Give back every line of the material below that has the string "Perry".

━━━━━━

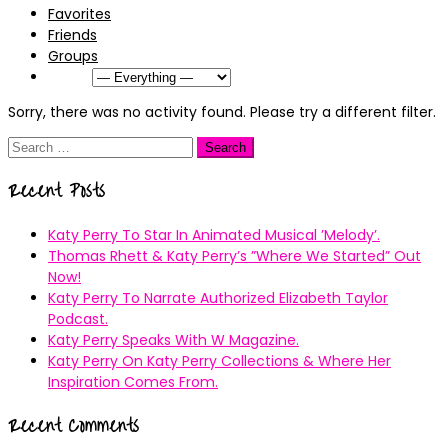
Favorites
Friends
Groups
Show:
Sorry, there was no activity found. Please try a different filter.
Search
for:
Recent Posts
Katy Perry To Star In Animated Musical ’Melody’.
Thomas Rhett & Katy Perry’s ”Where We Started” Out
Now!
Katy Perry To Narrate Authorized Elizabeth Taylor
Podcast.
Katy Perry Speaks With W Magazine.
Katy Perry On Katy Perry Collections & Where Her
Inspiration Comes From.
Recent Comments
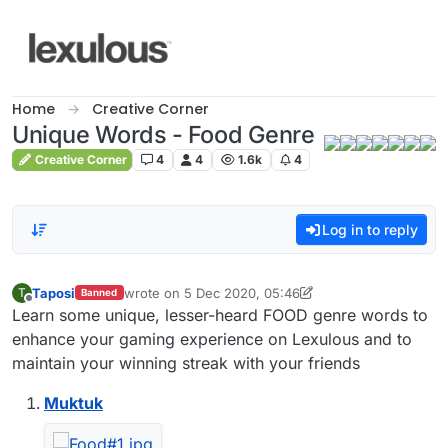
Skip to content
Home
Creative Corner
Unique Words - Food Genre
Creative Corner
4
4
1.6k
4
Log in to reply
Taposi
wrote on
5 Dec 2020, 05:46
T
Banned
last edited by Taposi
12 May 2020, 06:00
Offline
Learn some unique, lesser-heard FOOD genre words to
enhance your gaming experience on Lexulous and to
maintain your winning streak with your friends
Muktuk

━━━━━━

* **Task output**
Katy Perry To Star In Animated Musical ’Melody’.
Thomas Rhett & Katy Perry’s ”Where We Started” Out
Katy Perry To Narrate Authorized Elizabeth Taylor
Katy Perry Speaks With W Magazine.
Katy Perry On Katy Perry Collections & Where Her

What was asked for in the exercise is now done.